[Records — start]

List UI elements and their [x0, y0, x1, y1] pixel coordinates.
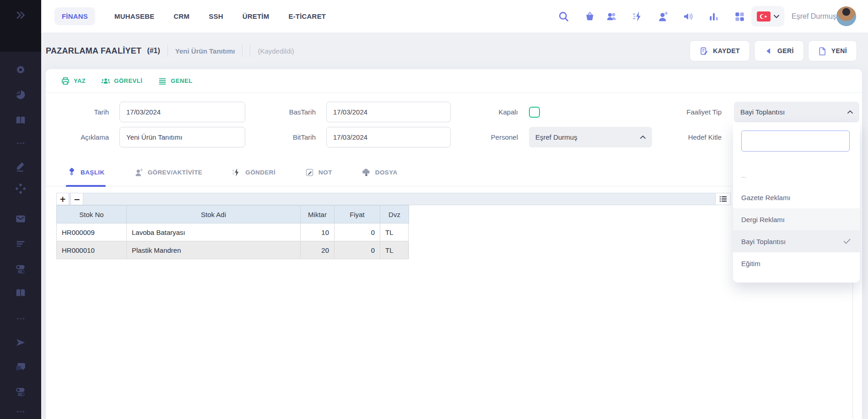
save-button[interactable]: KAYDET [690, 40, 750, 61]
bastarih-input[interactable] [326, 102, 451, 122]
dropdown-option-empty[interactable]: ... [733, 164, 860, 186]
top-navigation-bar: FİNANS MUHASEBE CRM SSH ÜRETİM E-TİCARET… [41, 0, 868, 33]
grid-add-row-button[interactable]: + [56, 193, 69, 205]
column-header[interactable]: Fiyat [334, 206, 380, 223]
language-selector[interactable] [751, 6, 784, 27]
basket-icon[interactable] [584, 11, 596, 22]
record-subtitle: Yeni Ürün Tanıtımı [175, 47, 235, 55]
grid-remove-row-button[interactable]: − [70, 193, 83, 205]
table-row[interactable]: HR000009 Lavoba Bataryası 10 0 TL [56, 223, 409, 241]
book-icon[interactable] [15, 114, 27, 126]
personel-select[interactable]: Eşref Durmuş [529, 127, 652, 147]
page-header: PAZARLAMA FAALİYET (#1) Yeni Ürün Tanıtı… [41, 33, 868, 69]
customers-icon[interactable] [606, 11, 618, 22]
cell-fiyat: 0 [334, 241, 380, 259]
tarih-input[interactable] [119, 102, 245, 122]
ellipsis-icon[interactable] [15, 313, 27, 325]
print-button[interactable]: YAZ [61, 76, 86, 86]
avatar[interactable] [836, 6, 856, 26]
tab-dosya[interactable]: DOSYA [361, 159, 398, 186]
new-button[interactable]: YENİ [808, 40, 857, 61]
people-group-icon [101, 76, 110, 86]
tab-gorev-aktivite[interactable]: GÖREV/AKTİVİTE [134, 159, 203, 186]
hedef-kitle-label: Hedef Kitle [650, 127, 722, 147]
new-document-icon [818, 47, 827, 55]
status-badge: (Kaydedildi) [258, 47, 294, 55]
pencil-icon[interactable] [15, 160, 27, 172]
announcement-icon[interactable] [683, 11, 695, 22]
nav-item-muhasebe[interactable]: MUHASEBE [114, 12, 154, 20]
stats-icon[interactable] [708, 11, 720, 22]
chat-icon[interactable] [15, 361, 27, 373]
cell-stok-adi: Plastik Mandren [127, 241, 301, 259]
dropdown-option-selected[interactable]: Bayi Toplantısı [733, 230, 860, 252]
bittarih-label: BitTarih [247, 127, 316, 147]
faaliyet-tip-select[interactable]: Bayi Toplantısı [734, 102, 859, 122]
faaliyet-tip-dropdown-panel: ... Gazete Reklamı Dergi Reklamı Bayi To… [733, 122, 860, 283]
pie-chart-icon[interactable] [15, 89, 27, 101]
mail-icon[interactable] [15, 213, 27, 225]
aciklama-input[interactable] [119, 127, 245, 147]
user-name: Eşref Durmuş [792, 0, 836, 33]
double-chevron-right-icon[interactable] [15, 9, 27, 21]
nav-item-finans[interactable]: FİNANS [54, 7, 95, 25]
assignee-button[interactable]: GÖREVLİ [101, 76, 142, 86]
gear-icon[interactable] [15, 64, 27, 76]
cell-stok-adi: Lavoba Bataryası [127, 223, 301, 241]
nav-item-crm[interactable]: CRM [174, 12, 190, 20]
list-lines-icon[interactable] [15, 238, 27, 250]
dropdown-option[interactable]: Gazete Reklamı [733, 186, 860, 208]
toggles-icon[interactable] [15, 263, 27, 275]
nav-item-eticaret[interactable]: E-TİCARET [288, 12, 326, 20]
send-icon[interactable] [15, 337, 27, 348]
search-icon[interactable] [558, 11, 570, 22]
general-button[interactable]: GENEL [158, 76, 192, 86]
record-number: (#1) [147, 47, 160, 55]
dropdown-option-list: ... Gazete Reklamı Dergi Reklamı Bayi To… [733, 164, 860, 274]
tab-gonderi[interactable]: GÖNDERİ [232, 159, 275, 186]
chevron-up-icon [640, 136, 646, 139]
cell-stok-no: HR000010 [57, 241, 127, 259]
cell-dvz: TL [380, 241, 409, 259]
diamonds-icon[interactable] [15, 183, 27, 195]
cell-fiyat: 0 [334, 223, 380, 241]
diamond-icon [67, 168, 76, 177]
ellipsis-icon[interactable] [15, 137, 27, 149]
column-header[interactable]: Dvz [380, 206, 409, 223]
kapali-label: Kapalı [448, 102, 518, 122]
bittarih-input[interactable] [326, 127, 451, 147]
column-header[interactable]: Stok No [57, 206, 127, 223]
kapali-checkbox[interactable] [529, 107, 540, 118]
cell-miktar: 10 [301, 223, 334, 241]
back-button[interactable]: GERİ [754, 40, 804, 61]
dropdown-search-input[interactable] [741, 131, 850, 152]
column-header[interactable]: Stok Adi [127, 206, 301, 223]
sidebar-logo-block [0, 0, 41, 52]
cloud-download-icon [361, 168, 371, 177]
toggles-icon[interactable] [15, 386, 27, 397]
book-icon[interactable] [15, 287, 27, 299]
nav-item-uretim[interactable]: ÜRETİM [243, 12, 270, 20]
divider [167, 45, 168, 57]
apps-grid-icon[interactable] [733, 11, 745, 22]
list-menu-icon [719, 195, 728, 203]
cell-stok-no: HR000009 [57, 223, 127, 241]
nav-item-ssh[interactable]: SSH [209, 12, 223, 20]
dropdown-option[interactable]: Eğitim [733, 252, 860, 274]
tab-not[interactable]: NOT [305, 159, 332, 186]
activity-icon[interactable] [632, 11, 644, 22]
grid-column-chooser-button[interactable] [715, 193, 731, 205]
tarih-label: Tarih [46, 102, 109, 122]
table-header-row: Stok No Stok Adi Miktar Fiyat Dvz [56, 205, 409, 223]
column-header[interactable]: Miktar [301, 206, 334, 223]
bastarih-label: BasTarih [247, 102, 316, 122]
chevron-up-icon [847, 110, 853, 114]
save-icon [700, 47, 708, 55]
tab-baslik[interactable]: BAŞLIK [67, 159, 105, 186]
table-row[interactable]: HR000010 Plastik Mandren 20 0 TL [56, 241, 409, 259]
page-title: PAZARLAMA FAALİYET [46, 46, 141, 56]
dropdown-option[interactable]: Dergi Reklamı [733, 208, 860, 230]
add-person-icon[interactable] [657, 11, 669, 22]
ellipsis-icon[interactable] [15, 406, 27, 418]
turkish-flag-icon [757, 11, 771, 22]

[Records — finish]

The task:
What you return should match the records above word for word, minus the pictures.

Answer to this exercise:
List UI elements and their [x0, y0, x1, y1] pixel coordinates.
save-button[interactable]: KAYDET [690, 40, 750, 61]
bastarih-input[interactable] [326, 102, 451, 122]
dropdown-option-empty[interactable]: ... [733, 164, 860, 186]
top-navigation-bar: FİNANS MUHASEBE CRM SSH ÜRETİM E-TİCARET… [41, 0, 868, 33]
grid-add-row-button[interactable]: + [56, 193, 69, 205]
column-header[interactable]: Fiyat [334, 206, 380, 223]
language-selector[interactable] [751, 6, 784, 27]
basket-icon[interactable] [584, 11, 596, 22]
record-subtitle: Yeni Ürün Tanıtımı [175, 47, 235, 55]
grid-remove-row-button[interactable]: − [70, 193, 83, 205]
table-row[interactable]: HR000009 Lavoba Bataryası 10 0 TL [56, 223, 409, 241]
book-icon[interactable] [15, 114, 27, 126]
personel-select[interactable]: Eşref Durmuş [529, 127, 652, 147]
page-header: PAZARLAMA FAALİYET (#1) Yeni Ürün Tanıtı… [41, 33, 868, 69]
customers-icon[interactable] [606, 11, 618, 22]
cell-fiyat: 0 [334, 241, 380, 259]
tarih-input[interactable] [119, 102, 245, 122]
ellipsis-icon[interactable] [15, 313, 27, 325]
print-button[interactable]: YAZ [61, 76, 86, 86]
avatar[interactable] [836, 6, 856, 26]
tab-dosya[interactable]: DOSYA [361, 159, 398, 186]
new-button[interactable]: YENİ [808, 40, 857, 61]
people-group-icon [101, 76, 110, 86]
tab-gorev-aktivite[interactable]: GÖREV/AKTİVİTE [134, 159, 203, 186]
hedef-kitle-label: Hedef Kitle [650, 127, 722, 147]
new-document-icon [818, 47, 827, 55]
status-badge: (Kaydedildi) [258, 47, 294, 55]
pencil-icon[interactable] [15, 160, 27, 172]
announcement-icon[interactable] [683, 11, 695, 22]
nav-item-muhasebe[interactable]: MUHASEBE [114, 12, 154, 20]
stats-icon[interactable] [708, 11, 720, 22]
chat-icon[interactable] [15, 361, 27, 373]
cell-stok-adi: Plastik Mandren [127, 241, 301, 259]
dropdown-option-selected[interactable]: Bayi Toplantısı [733, 230, 860, 252]
bittarih-label: BitTarih [247, 127, 316, 147]
faaliyet-tip-select[interactable]: Bayi Toplantısı [734, 102, 859, 122]
faaliyet-tip-dropdown-panel: ... Gazete Reklamı Dergi Reklamı Bayi To… [733, 122, 860, 283]
pie-chart-icon[interactable] [15, 89, 27, 101]
mail-icon[interactable] [15, 213, 27, 225]
aciklama-input[interactable] [119, 127, 245, 147]
user-name: Eşref Durmuş [792, 0, 836, 33]
double-chevron-right-icon[interactable] [15, 9, 27, 21]
nav-item-finans[interactable]: FİNANS [54, 7, 95, 25]
assignee-button[interactable]: GÖREVLİ [101, 76, 142, 86]
gear-icon[interactable] [15, 64, 27, 76]
cell-stok-adi: Lavoba Bataryası [127, 223, 301, 241]
nav-item-crm[interactable]: CRM [174, 12, 190, 20]
list-lines-icon[interactable] [15, 238, 27, 250]
dropdown-option[interactable]: Gazete Reklamı [733, 186, 860, 208]
toggles-icon[interactable] [15, 263, 27, 275]
nav-item-eticaret[interactable]: E-TİCARET [288, 12, 326, 20]
send-icon[interactable] [15, 337, 27, 348]
search-icon[interactable] [558, 11, 570, 22]
general-button[interactable]: GENEL [158, 76, 192, 86]
record-number: (#1) [147, 47, 160, 55]
dropdown-option-list: ... Gazete Reklamı Dergi Reklamı Bayi To… [733, 164, 860, 274]
tab-gonderi[interactable]: GÖNDERİ [232, 159, 275, 186]
chevron-up-icon [640, 136, 646, 139]
cell-stok-no: HR000010 [57, 241, 127, 259]
cell-dvz: TL [380, 241, 409, 259]
diamonds-icon[interactable] [15, 183, 27, 195]
cell-fiyat: 0 [334, 223, 380, 241]
diamond-icon [67, 168, 76, 177]
ellipsis-icon[interactable] [15, 137, 27, 149]
column-header[interactable]: Dvz [380, 206, 409, 223]
kapali-label: Kapalı [448, 102, 518, 122]
bittarih-input[interactable] [326, 127, 451, 147]
column-header[interactable]: Stok No [57, 206, 127, 223]
kapali-checkbox[interactable] [529, 107, 540, 118]
cell-miktar: 10 [301, 223, 334, 241]
back-button[interactable]: GERİ [754, 40, 804, 61]
dropdown-search-input[interactable] [741, 131, 850, 152]
column-header[interactable]: Stok Adi [127, 206, 301, 223]
sidebar-logo-block [0, 0, 41, 52]
cloud-download-icon [361, 168, 371, 177]
toggles-icon[interactable] [15, 386, 27, 397]
book-icon[interactable] [15, 287, 27, 299]
nav-item-uretim[interactable]: ÜRETİM [243, 12, 270, 20]
divider [167, 45, 168, 57]
apps-grid-icon[interactable] [733, 11, 745, 22]
list-menu-icon [719, 195, 728, 203]
cell-stok-no: HR000009 [57, 223, 127, 241]
nav-item-ssh[interactable]: SSH [209, 12, 223, 20]
dropdown-option[interactable]: Eğitim [733, 252, 860, 274]
tab-not[interactable]: NOT [305, 159, 332, 186]
activity-icon[interactable] [632, 11, 644, 22]
grid-column-chooser-button[interactable] [715, 193, 731, 205]
tarih-label: Tarih [46, 102, 109, 122]
table-header-row: Stok No Stok Adi Miktar Fiyat Dvz [56, 205, 409, 223]
column-header[interactable]: Miktar [301, 206, 334, 223]
bastarih-label: BasTarih [247, 102, 316, 122]
chevron-up-icon [847, 110, 853, 114]
save-icon [700, 47, 708, 55]
tab-baslik[interactable]: BAŞLIK [67, 159, 105, 186]
table-row[interactable]: HR000010 Plastik Mandren 20 0 TL [56, 241, 409, 259]
page-title: PAZARLAMA FAALİYET [46, 46, 141, 56]
dropdown-option[interactable]: Dergi Reklamı [733, 208, 860, 230]
add-person-icon[interactable] [657, 11, 669, 22]
ellipsis-icon[interactable] [15, 406, 27, 418]
turkish-flag-icon [757, 11, 771, 22]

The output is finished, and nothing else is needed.